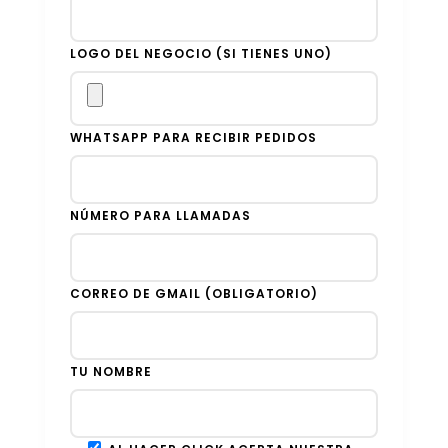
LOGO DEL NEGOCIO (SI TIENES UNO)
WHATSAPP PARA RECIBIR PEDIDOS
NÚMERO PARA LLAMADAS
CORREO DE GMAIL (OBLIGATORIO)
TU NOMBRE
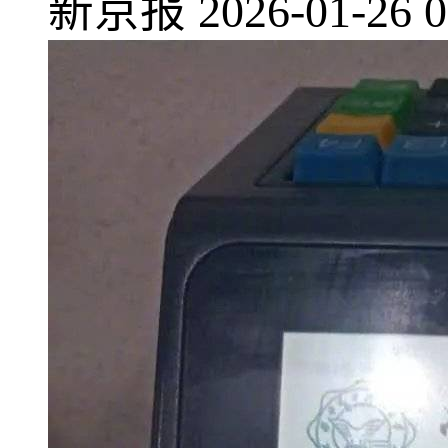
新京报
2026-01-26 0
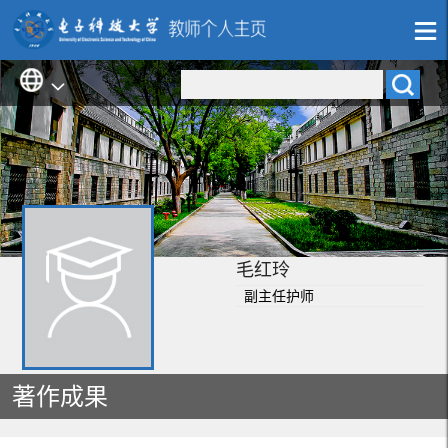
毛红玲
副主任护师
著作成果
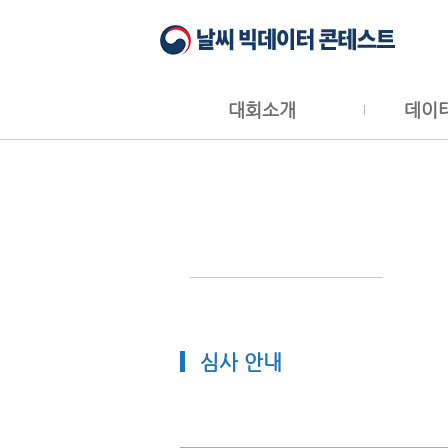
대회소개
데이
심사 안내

· · · ·

## EXERCISE INSTRUCTIONS
Return the material above verbatim. Pictures are to be excluded.

## RESULT OF THIS TASK
LOGO DEL NEGOCIO (SI TIENES UNO)
WHATSAPP PARA RECIBIR PEDIDOS
NÚMERO PARA LLAMADAS
CORREO DE GMAIL (OBLIGATORIO)
TU NOMBRE
新京报
2026-01-26 0
毛红玲
副主任护师
著作成果
대회소개
데이
심사 안내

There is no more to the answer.